───── Data section ─────
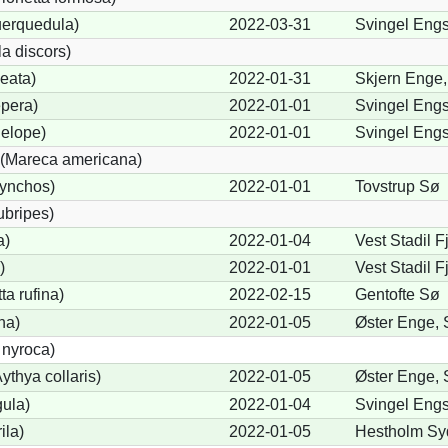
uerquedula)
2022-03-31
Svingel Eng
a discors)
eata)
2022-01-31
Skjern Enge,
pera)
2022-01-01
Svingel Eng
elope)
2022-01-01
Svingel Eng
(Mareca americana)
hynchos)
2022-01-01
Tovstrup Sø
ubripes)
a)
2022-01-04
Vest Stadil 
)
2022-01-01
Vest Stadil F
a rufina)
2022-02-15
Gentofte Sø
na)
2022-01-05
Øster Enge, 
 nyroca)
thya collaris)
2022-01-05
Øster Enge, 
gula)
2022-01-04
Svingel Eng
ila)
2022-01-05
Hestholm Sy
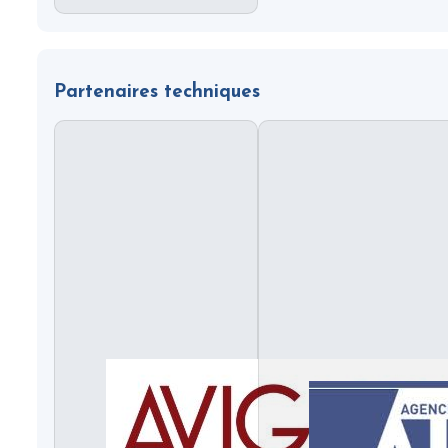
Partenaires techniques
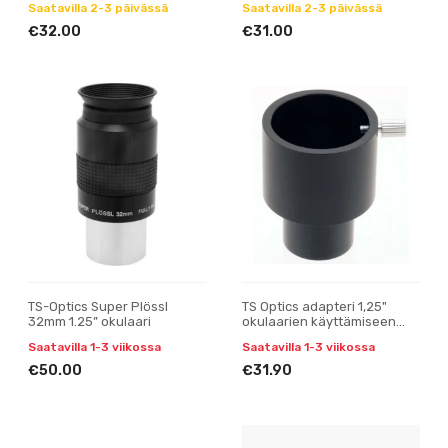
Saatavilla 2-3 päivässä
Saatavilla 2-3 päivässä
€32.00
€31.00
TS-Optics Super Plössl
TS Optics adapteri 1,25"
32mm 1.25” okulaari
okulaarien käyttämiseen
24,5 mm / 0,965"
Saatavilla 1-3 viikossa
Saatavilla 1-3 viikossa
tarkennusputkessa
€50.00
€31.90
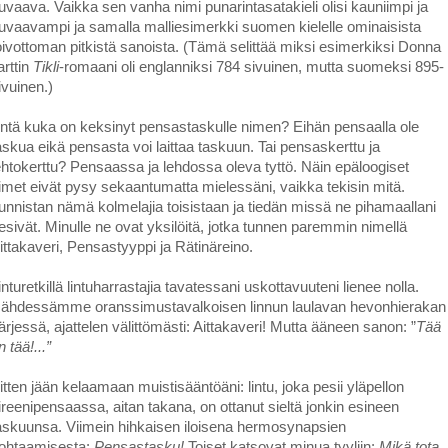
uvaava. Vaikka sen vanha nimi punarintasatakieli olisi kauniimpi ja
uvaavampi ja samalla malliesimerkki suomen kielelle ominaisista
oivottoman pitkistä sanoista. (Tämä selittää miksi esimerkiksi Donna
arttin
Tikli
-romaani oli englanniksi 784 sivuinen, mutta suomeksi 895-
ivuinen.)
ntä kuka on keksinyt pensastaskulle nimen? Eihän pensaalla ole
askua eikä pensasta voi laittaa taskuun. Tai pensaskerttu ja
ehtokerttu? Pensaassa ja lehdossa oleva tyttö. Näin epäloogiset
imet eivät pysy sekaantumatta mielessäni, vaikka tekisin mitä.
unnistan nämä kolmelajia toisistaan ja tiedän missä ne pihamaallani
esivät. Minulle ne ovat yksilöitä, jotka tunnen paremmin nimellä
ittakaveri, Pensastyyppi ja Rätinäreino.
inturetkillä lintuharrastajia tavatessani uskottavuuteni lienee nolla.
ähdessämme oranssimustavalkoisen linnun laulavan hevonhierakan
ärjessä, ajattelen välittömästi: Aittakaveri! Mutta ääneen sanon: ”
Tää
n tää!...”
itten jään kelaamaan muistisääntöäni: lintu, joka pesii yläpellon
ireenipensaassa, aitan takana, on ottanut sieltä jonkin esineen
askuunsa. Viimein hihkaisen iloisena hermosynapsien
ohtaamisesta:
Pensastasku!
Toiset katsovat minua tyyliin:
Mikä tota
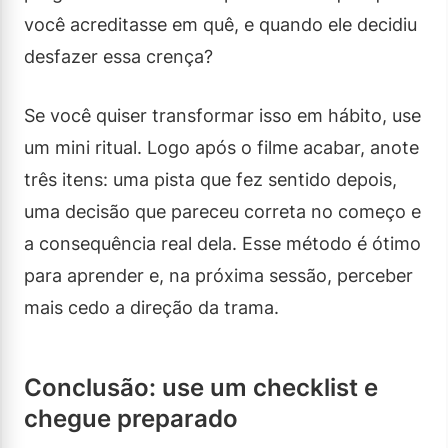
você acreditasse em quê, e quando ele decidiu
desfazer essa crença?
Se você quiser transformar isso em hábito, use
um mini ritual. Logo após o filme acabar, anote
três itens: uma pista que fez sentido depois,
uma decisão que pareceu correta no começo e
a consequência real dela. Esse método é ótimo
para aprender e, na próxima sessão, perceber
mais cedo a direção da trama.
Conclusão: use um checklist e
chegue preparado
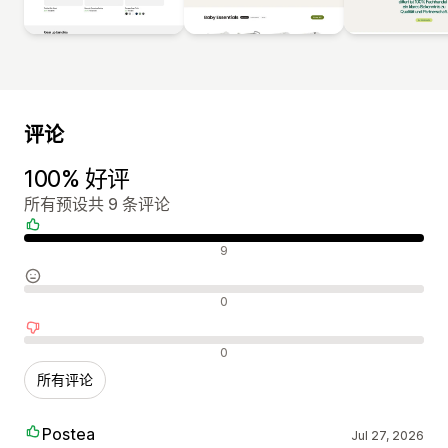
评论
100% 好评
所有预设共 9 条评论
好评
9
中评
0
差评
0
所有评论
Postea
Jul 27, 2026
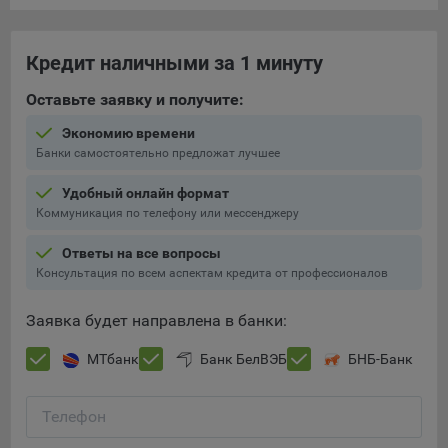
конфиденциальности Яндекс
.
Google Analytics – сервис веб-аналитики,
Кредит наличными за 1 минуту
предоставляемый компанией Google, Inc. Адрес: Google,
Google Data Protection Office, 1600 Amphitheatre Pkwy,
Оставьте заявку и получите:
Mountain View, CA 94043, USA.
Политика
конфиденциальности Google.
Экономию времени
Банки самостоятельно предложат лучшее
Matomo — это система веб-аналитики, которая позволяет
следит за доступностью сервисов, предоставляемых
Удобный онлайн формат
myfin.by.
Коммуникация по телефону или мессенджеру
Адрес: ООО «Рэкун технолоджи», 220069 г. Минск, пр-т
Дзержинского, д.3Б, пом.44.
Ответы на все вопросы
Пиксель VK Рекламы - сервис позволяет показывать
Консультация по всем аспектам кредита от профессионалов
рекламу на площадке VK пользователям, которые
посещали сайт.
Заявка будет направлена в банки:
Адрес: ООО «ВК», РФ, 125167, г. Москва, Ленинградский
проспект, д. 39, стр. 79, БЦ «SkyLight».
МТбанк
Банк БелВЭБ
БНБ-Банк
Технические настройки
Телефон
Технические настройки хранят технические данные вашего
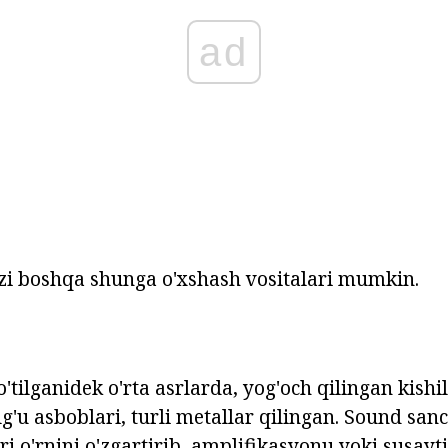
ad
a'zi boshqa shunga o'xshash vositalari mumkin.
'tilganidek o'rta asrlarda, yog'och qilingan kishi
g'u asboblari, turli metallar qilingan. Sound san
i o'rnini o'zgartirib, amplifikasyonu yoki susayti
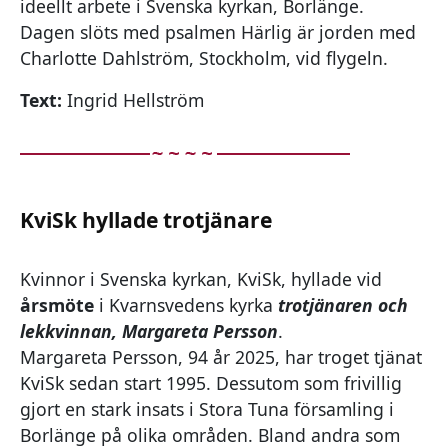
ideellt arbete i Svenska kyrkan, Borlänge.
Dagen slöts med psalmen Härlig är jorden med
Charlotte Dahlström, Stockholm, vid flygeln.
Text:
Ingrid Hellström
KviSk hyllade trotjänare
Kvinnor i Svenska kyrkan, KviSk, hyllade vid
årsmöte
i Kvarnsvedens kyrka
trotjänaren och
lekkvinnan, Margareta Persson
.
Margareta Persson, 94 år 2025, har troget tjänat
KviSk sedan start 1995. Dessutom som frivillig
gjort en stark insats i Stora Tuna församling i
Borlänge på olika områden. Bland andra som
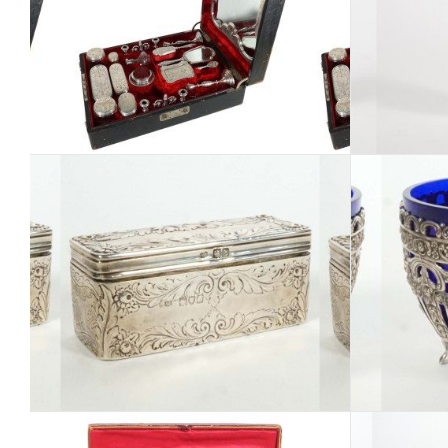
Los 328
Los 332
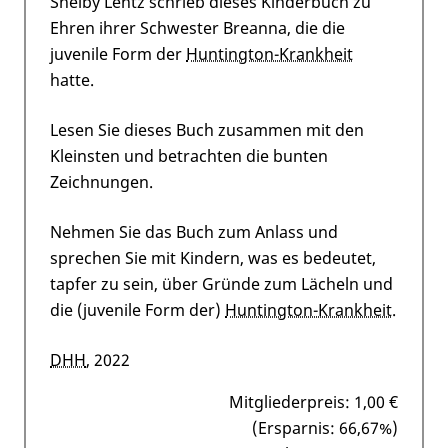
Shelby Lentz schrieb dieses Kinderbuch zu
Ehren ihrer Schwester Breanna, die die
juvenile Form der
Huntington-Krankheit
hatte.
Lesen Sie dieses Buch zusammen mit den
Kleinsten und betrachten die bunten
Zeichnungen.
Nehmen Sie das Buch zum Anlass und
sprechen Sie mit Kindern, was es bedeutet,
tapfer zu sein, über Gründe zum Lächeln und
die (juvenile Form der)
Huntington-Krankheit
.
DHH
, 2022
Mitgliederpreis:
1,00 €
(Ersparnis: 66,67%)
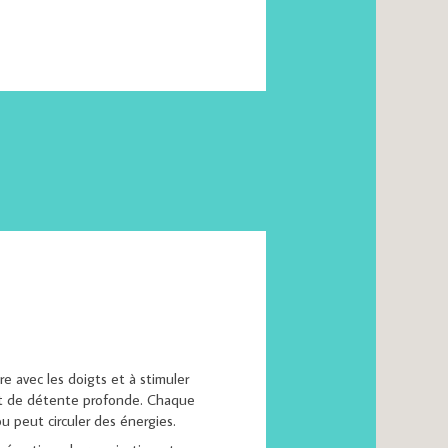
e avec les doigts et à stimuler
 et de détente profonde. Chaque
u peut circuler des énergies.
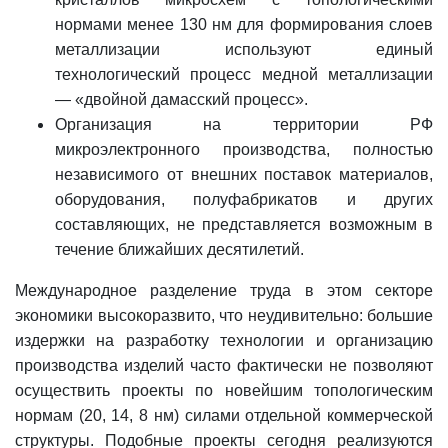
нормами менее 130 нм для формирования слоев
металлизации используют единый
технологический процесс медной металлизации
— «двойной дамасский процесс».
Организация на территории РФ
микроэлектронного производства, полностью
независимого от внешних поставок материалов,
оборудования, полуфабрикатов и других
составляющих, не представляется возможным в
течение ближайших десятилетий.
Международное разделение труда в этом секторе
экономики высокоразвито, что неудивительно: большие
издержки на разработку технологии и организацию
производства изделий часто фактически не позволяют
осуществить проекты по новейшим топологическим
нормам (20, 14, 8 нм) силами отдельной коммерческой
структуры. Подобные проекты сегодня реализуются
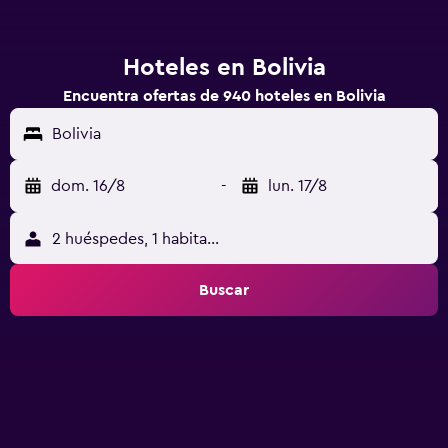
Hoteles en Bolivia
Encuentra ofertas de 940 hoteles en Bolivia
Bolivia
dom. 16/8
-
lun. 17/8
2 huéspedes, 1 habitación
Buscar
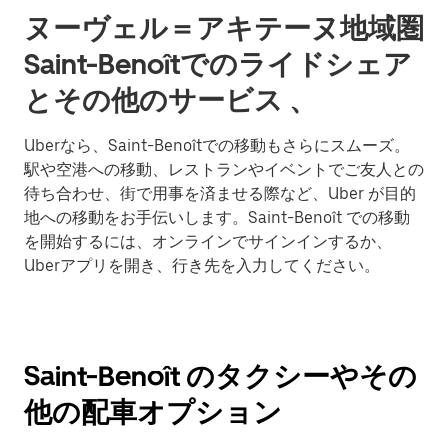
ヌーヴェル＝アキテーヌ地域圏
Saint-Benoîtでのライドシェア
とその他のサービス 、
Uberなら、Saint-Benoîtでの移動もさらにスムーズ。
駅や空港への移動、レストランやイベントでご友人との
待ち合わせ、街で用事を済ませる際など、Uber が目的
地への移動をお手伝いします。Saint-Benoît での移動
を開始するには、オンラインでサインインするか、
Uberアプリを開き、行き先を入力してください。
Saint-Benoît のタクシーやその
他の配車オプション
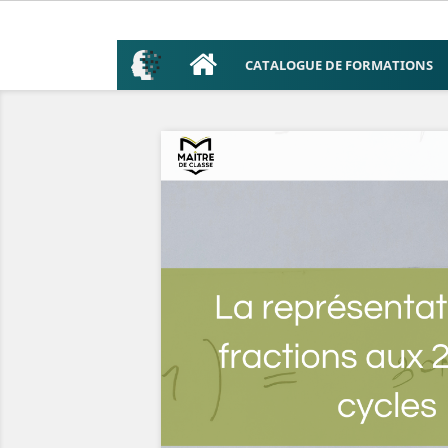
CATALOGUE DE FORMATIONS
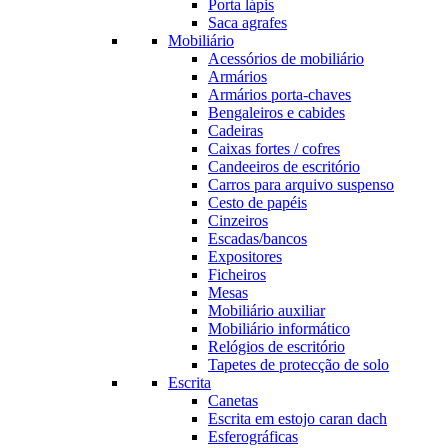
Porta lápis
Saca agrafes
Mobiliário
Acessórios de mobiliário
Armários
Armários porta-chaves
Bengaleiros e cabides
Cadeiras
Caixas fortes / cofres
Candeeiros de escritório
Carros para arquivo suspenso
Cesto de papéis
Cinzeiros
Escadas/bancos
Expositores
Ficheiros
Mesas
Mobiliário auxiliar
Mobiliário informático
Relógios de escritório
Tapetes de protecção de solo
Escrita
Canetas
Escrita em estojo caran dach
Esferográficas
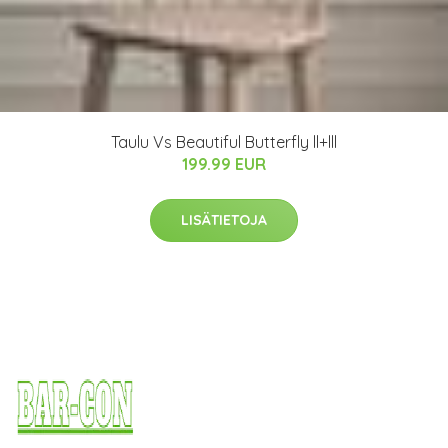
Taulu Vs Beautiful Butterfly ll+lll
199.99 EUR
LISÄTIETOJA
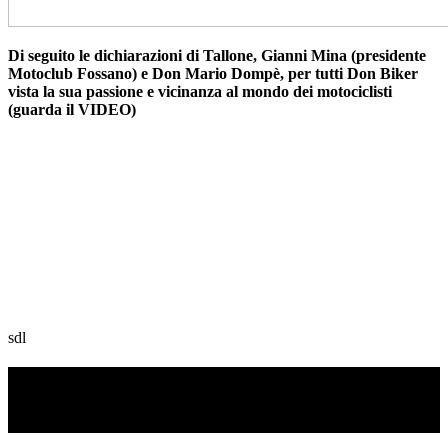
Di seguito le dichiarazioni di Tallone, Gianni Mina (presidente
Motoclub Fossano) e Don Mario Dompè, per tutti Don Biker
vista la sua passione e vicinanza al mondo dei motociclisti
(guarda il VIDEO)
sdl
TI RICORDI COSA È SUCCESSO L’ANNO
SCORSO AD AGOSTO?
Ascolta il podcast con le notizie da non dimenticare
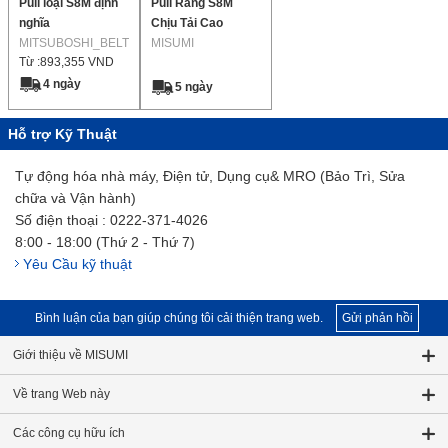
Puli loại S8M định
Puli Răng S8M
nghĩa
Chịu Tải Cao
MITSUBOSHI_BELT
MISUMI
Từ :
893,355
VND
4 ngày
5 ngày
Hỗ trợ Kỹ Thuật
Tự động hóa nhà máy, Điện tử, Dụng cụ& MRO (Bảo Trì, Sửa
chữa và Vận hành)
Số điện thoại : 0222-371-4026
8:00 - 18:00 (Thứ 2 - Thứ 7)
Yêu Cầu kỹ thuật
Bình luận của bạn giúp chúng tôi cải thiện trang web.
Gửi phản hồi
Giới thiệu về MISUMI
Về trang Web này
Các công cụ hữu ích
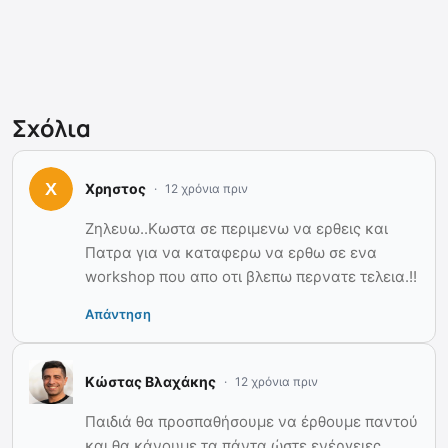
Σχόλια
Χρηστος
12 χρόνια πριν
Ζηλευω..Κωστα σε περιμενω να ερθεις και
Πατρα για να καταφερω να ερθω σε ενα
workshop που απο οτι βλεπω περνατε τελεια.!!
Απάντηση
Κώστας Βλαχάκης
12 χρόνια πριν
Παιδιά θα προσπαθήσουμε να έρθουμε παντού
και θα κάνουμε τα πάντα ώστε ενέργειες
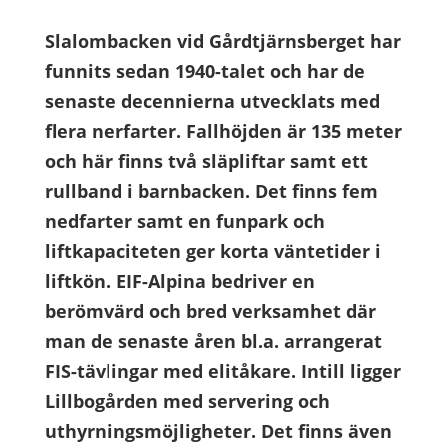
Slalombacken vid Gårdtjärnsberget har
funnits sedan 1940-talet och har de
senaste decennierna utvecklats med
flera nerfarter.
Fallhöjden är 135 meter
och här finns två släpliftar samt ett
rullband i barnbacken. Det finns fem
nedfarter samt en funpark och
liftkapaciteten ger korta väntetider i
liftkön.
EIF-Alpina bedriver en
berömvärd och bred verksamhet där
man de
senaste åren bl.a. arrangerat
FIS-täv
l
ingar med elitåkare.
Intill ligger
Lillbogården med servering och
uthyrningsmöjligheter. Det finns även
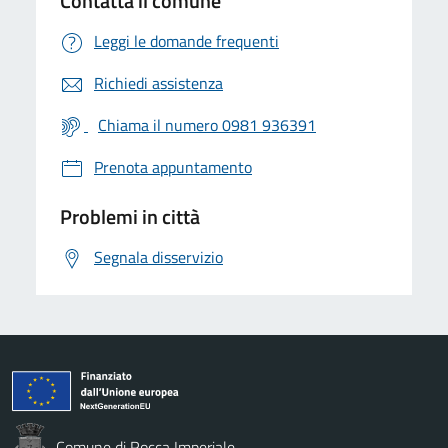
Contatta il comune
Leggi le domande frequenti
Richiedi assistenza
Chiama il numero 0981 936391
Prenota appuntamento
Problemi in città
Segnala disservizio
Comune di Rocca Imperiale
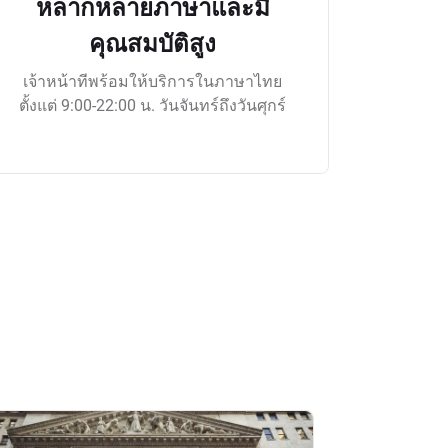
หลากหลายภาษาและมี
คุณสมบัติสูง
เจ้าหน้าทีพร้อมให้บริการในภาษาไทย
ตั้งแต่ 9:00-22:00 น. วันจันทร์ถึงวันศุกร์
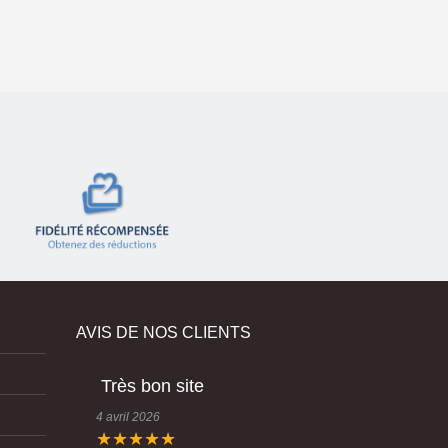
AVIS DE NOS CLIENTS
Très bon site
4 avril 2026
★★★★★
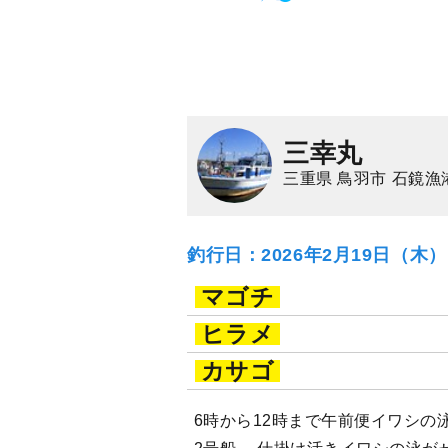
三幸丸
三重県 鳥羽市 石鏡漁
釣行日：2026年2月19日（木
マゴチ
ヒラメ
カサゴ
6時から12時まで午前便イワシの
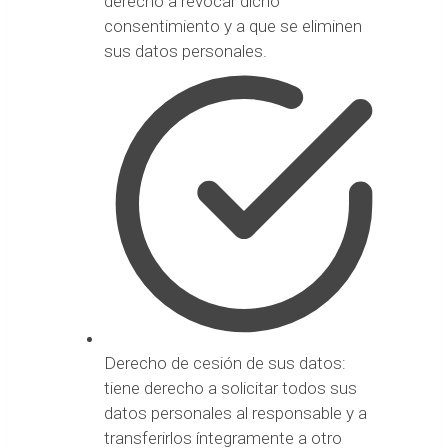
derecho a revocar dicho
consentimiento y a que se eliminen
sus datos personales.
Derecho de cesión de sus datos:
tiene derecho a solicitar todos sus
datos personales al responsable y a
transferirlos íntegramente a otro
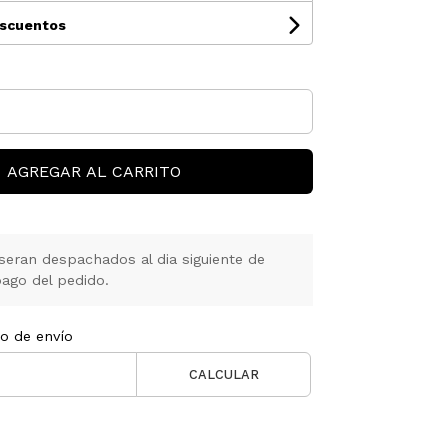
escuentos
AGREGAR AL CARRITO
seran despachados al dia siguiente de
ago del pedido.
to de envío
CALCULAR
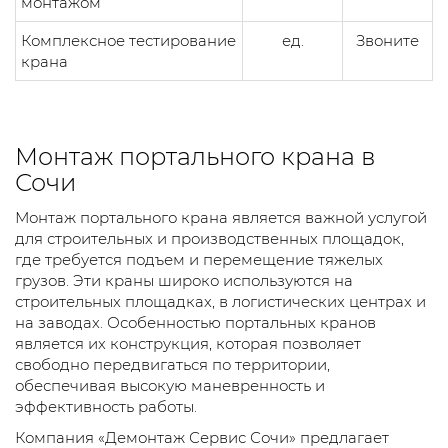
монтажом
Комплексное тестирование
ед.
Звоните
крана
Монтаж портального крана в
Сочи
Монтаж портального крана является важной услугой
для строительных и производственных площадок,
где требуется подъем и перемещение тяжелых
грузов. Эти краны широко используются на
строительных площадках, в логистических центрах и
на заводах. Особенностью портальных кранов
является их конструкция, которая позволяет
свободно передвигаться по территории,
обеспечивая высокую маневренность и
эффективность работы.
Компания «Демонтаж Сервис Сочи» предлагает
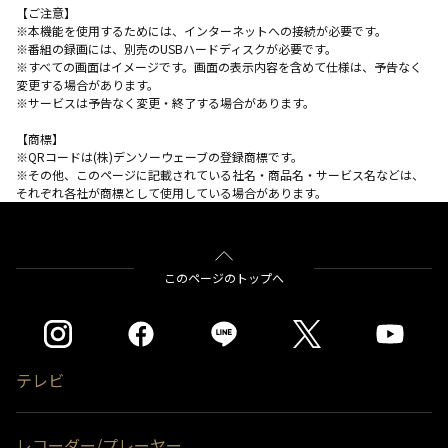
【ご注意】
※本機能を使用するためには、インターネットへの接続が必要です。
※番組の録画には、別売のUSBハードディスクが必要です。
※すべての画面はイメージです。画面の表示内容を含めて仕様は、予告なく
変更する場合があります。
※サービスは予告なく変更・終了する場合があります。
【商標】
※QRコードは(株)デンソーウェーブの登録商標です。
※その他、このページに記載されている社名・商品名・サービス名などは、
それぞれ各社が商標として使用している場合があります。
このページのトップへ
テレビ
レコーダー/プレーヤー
─────
Only the lines from the one containing "เจ้าหน้าทีพร้อมให้บริการในภาษาไทย" through the end of the listing above should be reproduced, exactly as they stand. Leave the pictures out.

Completed exercise:
เจ้าหน้าทีพร้อมให้บริการในภาษาไทย
ตั้งแต่ 9:00-22:00 น. วันจันทร์ถึงวันศุกร์
AVIS DE NOS CLIENTS
Très bon site
4 avril 2026
★★★★★
三幸丸
三重県 鳥羽市 石鏡漁
釣行日：2026年2月19日（木
マゴチ
ヒラメ
カサゴ
6時から12時まで午前便イワシの
derecho a revocar dicho
consentimiento y a que se eliminen
sus datos personales.
Derecho de cesión de sus datos:
tiene derecho a solicitar todos sus
datos personales al responsable y a
transferirlos íntegramente a otro
escuentos
AGREGAR AL CARRITO
seran despachados al dia siguiente de
ago del pedido.
to de envío
CALCULAR
монтажом
Комплексное тестирование
ед.
Звоните
крана
Монтаж портального крана в
Сочи
Монтаж портального крана является важной услугой
для строительных и производственных площадок,
где требуется подъем и перемещение тяжелых
грузов. Эти краны широко используются на
строительных площадках, в логистических центрах и
на заводах. Особенностью портальных кранов
является их конструкция, которая позволяет
свободно передвигаться по территории,
обеспечивая высокую маневренность и
эффективность работы.
Компания «Демонтаж Сервис Сочи» предлагает
【ご注意】
※本機能を使用するためには、インターネットへの接続が必要です。
※番組の録画には、別売のUSBハードディスクが必要です。
※すべての画面はイメージです。画面の表示内容を含めて仕様は、予告なく
変更する場合があります。
※サービスは予告なく変更・終了する場合があります。
【商標】
※QRコードは(株)デンソーウェーブの登録商標です。
※その他、このページに記載されている社名・商品名・サービス名などは、
それぞれ各社が商標として使用している場合があります。
このページのトップへ
テレビ
レコーダー/プレーヤー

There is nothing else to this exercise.